╭─ Extracted entries

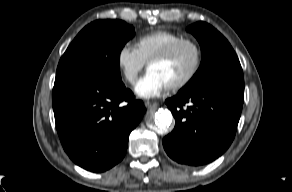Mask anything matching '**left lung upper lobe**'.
<instances>
[{
    "label": "left lung upper lobe",
    "instance_id": "5c2ea615",
    "mask_svg": "<svg viewBox=\"0 0 292 192\" xmlns=\"http://www.w3.org/2000/svg\"><path fill=\"white\" fill-rule=\"evenodd\" d=\"M198 40L202 62L191 80L179 91L221 84H244L243 71L233 48L226 38L205 22H197L187 28Z\"/></svg>",
    "mask_w": 292,
    "mask_h": 192
}]
</instances>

╰─

> **Problem details**:
Please print the entries shown above again, exactly, and skip the pictures.

> **Solution to the exercise**:
Mask anything matching '**left lung upper lobe**'.
<instances>
[{
    "label": "left lung upper lobe",
    "instance_id": "5c2ea615",
    "mask_svg": "<svg viewBox=\"0 0 292 192\" xmlns=\"http://www.w3.org/2000/svg\"><path fill=\"white\" fill-rule=\"evenodd\" d=\"M198 40L202 62L191 80L179 91L221 84H244L243 71L233 48L226 38L205 22H197L187 28Z\"/></svg>",
    "mask_w": 292,
    "mask_h": 192
}]
</instances>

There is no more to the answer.